Altın suyu ile üzerinde hat yazılı olan kaftan…

11/02/2025 Salı Köşe yazarı V.T

Abdest aldı ve “Bu iki kaftandan hangisini istersen sana vereyim” buyurdu.


Yûsuf-ı Hemedânî hazretleri “Silsile-i aliyye” denilen büyük âlim ve velilerin sekizincisidir. 1048 (H.440) senesinde İran’da Hemedan’da doğdu. 1140 (H.535) de Herat’tan Merv’e giderken yolda vefat etti. On sekiz yaşında Bağdat’a gelip, fıkıh ilmini Ebû İshâk-i Şîrâzî’den öğrendi. İki yüz on üç mürşîd-i kâmilden istifade etti. Yedi bin kâfirin imana gelmesine vesile oldu. Hızır aleyhisselam ile çok sohbet etti. Tasavvufu Ebû Ali Fârmedî hazretlerinden öğrenip, onun sohbetinde yetişerek kemâle ulaştı. Yüzlerce talebe ondan ders aldı. Abdullah-i Berkî, Hasan-ı Endâkî, Ahmed Yesevî ve Abdülhâlık-ı Goncdüvânî gibi büyük veliler yetiştirdi.

 

Yûsuf-i Hemedânî, İmâm-ı A'zam’a pek çok bağlıydı. Irak, Horasan, Mâverâünnehr bölgelerinin muhtelif şehirlerinde bulunarak, halka saadet yolunu anlatmak ile meşgul olmuştur. İlmi, fazileti ve kerametleriyle İslam dünyasında tanınıp, çok sevilmiştir.

 

Necîbüddîn Şîrâzî isimli bir zat şöyle anlatıyor: Bir zamanlar velilerin sözlerinden birkaç parça elime geçmişti. Mütalaa ettim. Bana gayet hoş geldi. Bu sözü araştırdım. Kimin sözüdür, bundan başka eserleri var mıdır, bu zatı bulayım da, önüne diz çökeyim dedim.

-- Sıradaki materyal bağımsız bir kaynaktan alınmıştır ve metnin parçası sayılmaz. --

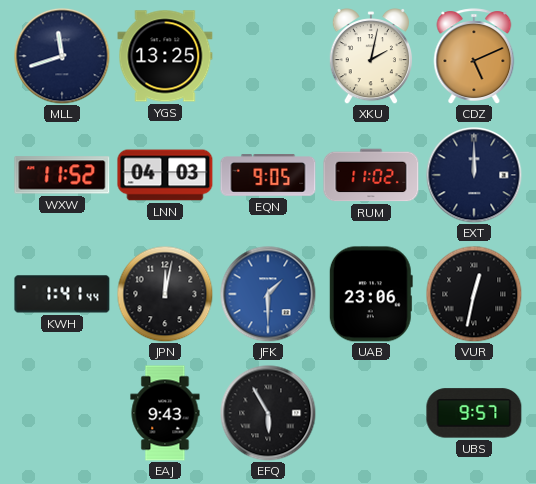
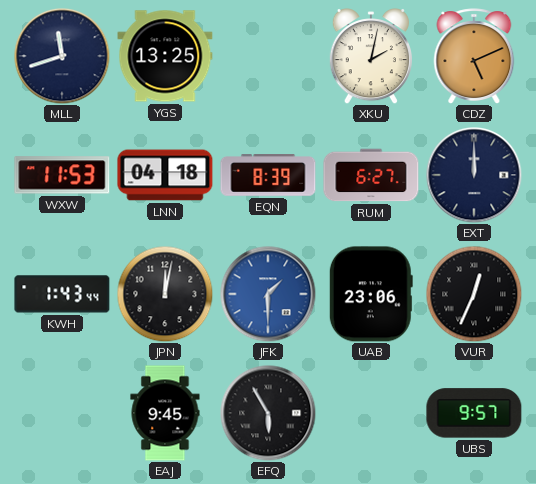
WXW: 11:52 -> 11:53
LNN: 04:03 -> 04:18
EQN: 9:05 -> 8:39
RUM: 11:02 -> 6:27
KWH: 1:41 -> 1:43
VUR: 12:32 -> 12:34
EAJ: 9:43 -> 9:45
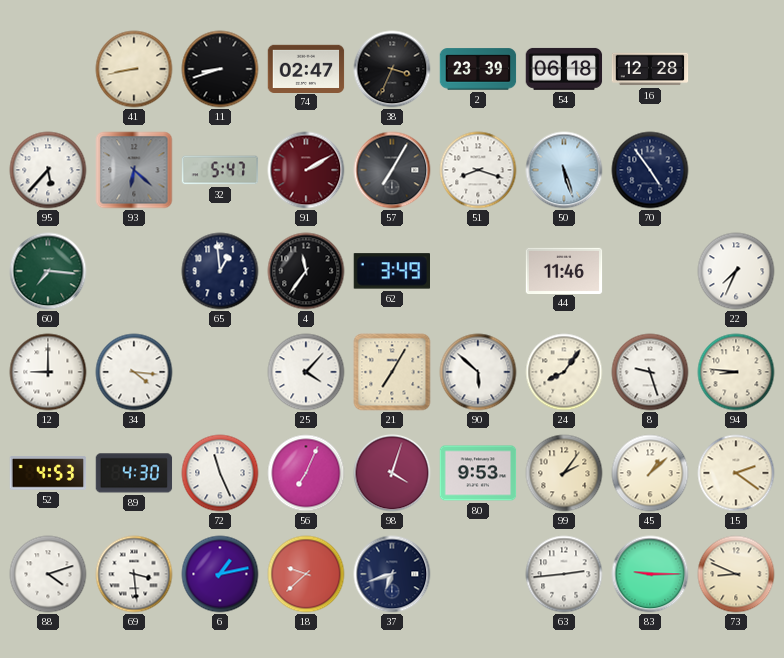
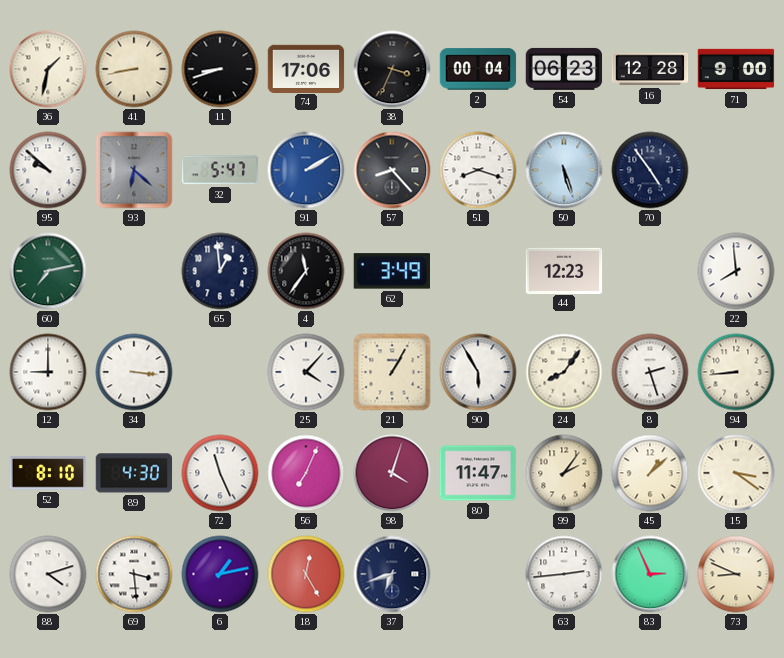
36: none -> 1:32
74: 02:47 -> 17:06
2: 23:39 -> 00:04
54: 06:18 -> 06:23
71: none -> 9:00
95: 5:37 -> 9:52
91 dial: burgundy -> blue
57: 7:05 -> 8:23
60: 7:16 -> 7:13
44: 11:46 -> 12:23
22: 7:34 -> 7:59
34: 4:16 -> 3:16
21: 7:05 -> 1:05
90: 5:52 -> 5:55
8: 9:27 -> 2:27
94: 8:46 -> 8:44
52: 4:53 -> 8:10
80: 9:53 -> 11:47
15: 2:21 -> 3:21
18: 9:38 -> 12:25
83: 9:15 -> 2:56
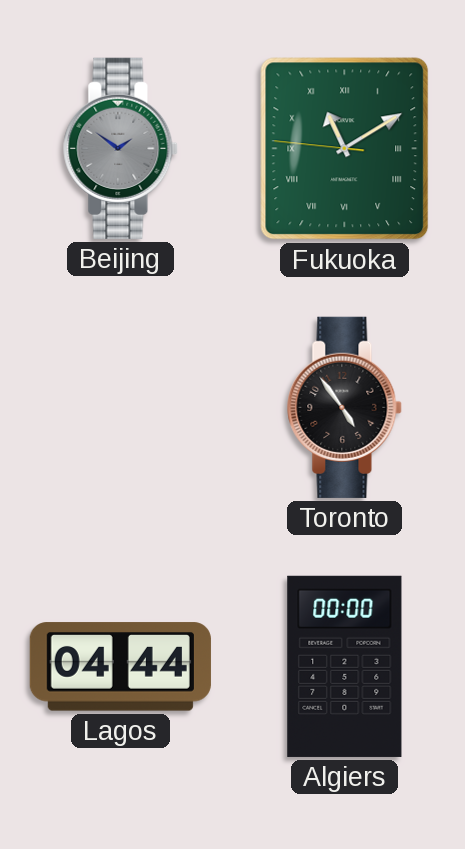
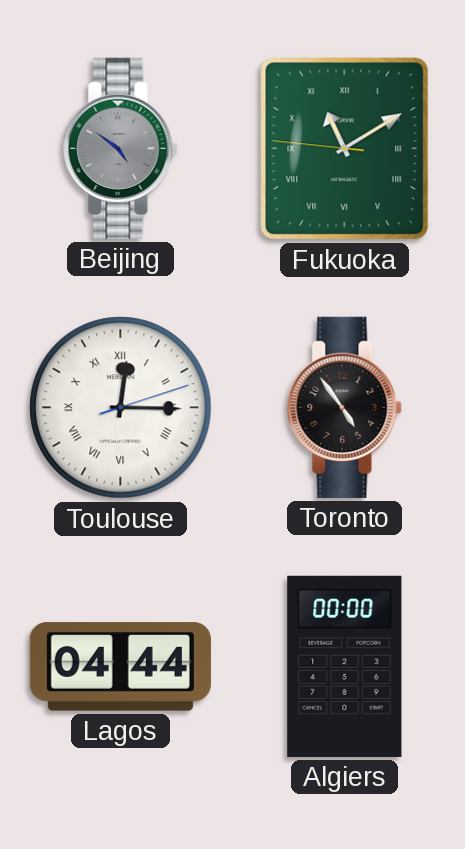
Beijing: 1:51 -> 4:51
Toulouse: none -> 12:15
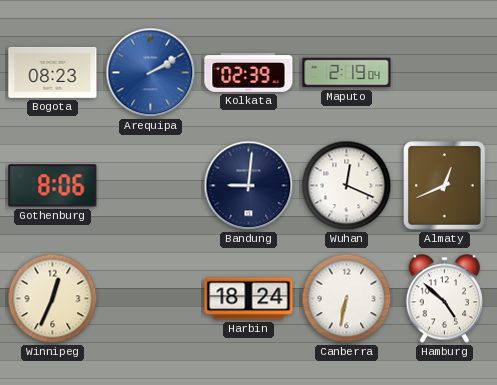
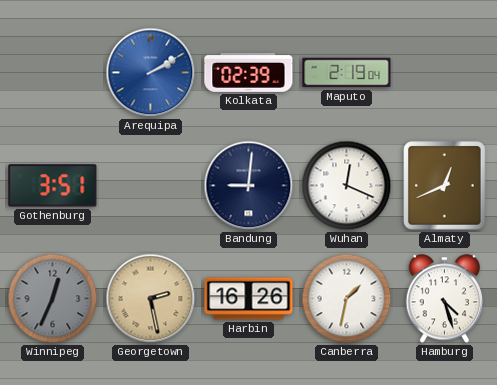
Bogota: 08:23 -> none
Gothenburg: 8:06 -> 3:51
Winnipeg dial: cream -> grey
Georgetown: none -> 2:28
Harbin: 18:24 -> 16:26
Canberra: 6:32 -> 1:32
Hamburg: 4:52 -> 4:27
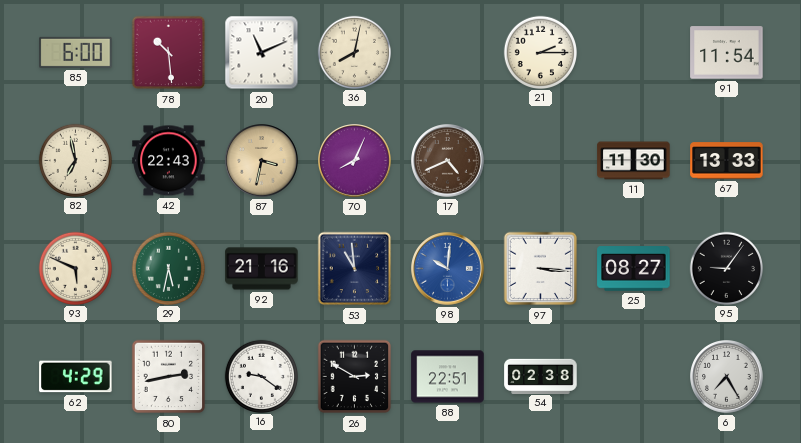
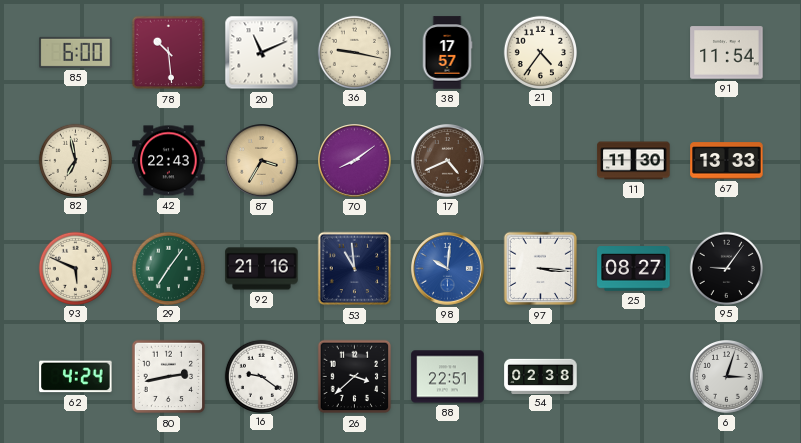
36: 8:02 -> 9:17
38: none -> 17:57
21: 2:15 -> 4:36
87: 3:32 -> 3:35
70: 8:04 -> 8:09
29: 5:32 -> 7:06
62: 4:29 -> 4:24
26: 2:50 -> 3:38
6: 7:25 -> 3:03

Bir gece rüyada, heybetli, vakarlı, ak sakallı, pek nurani bir zatın evimize girdiğini gördüm. Hemen abdesthaneye gitti. Abdest alacaktı. Beyaz bir kaftan giymişti. Kaftanın üzerinde iri hatla, altın suyu ile, Âyet-el-kürsî yazılmıştı. Ben onun arkasından gittim. Kaftanı çıkarıp bana verdi. Bu kaftanın altında ondan daha göz kamaştırıcı bir yeşil kaftan daha vardı. Bunda da, önceki gibi aynı hatla, altın yazıyla Âyet-el-kürsî yazılmıştı. Onu da bana verdi. “Ben abdest alıncaya kadar bunları tut!” buyurdu. Abdest aldı ve “Bu iki kaftandan hangisini istersen sana vereyim.” buyurdu. Hangisini verirseniz, bence sevgilidir dedim. Yeşil kaftanı bana giydirdi. Beyazı da kendisi giydi. Sonra “Beni bilir misin? Ben, o okuduğun parçaların müsannifiyim. Sen onu arzuluyordun... Ben Ebû Yâkûb Yûsuf-i Hemedânî'yim. Ona, yani o okuduğun yazılara Zînet-ül-Hayât adını verdim. Ayrıca Menâzil-üs-Sâlikîn ve Menâzil-üs-Sâyirîn gibi sevilen eserlerim de vardır.” buyurdu. Uyanınca çok sevindim. Ona olan muhabbetim çok arttı.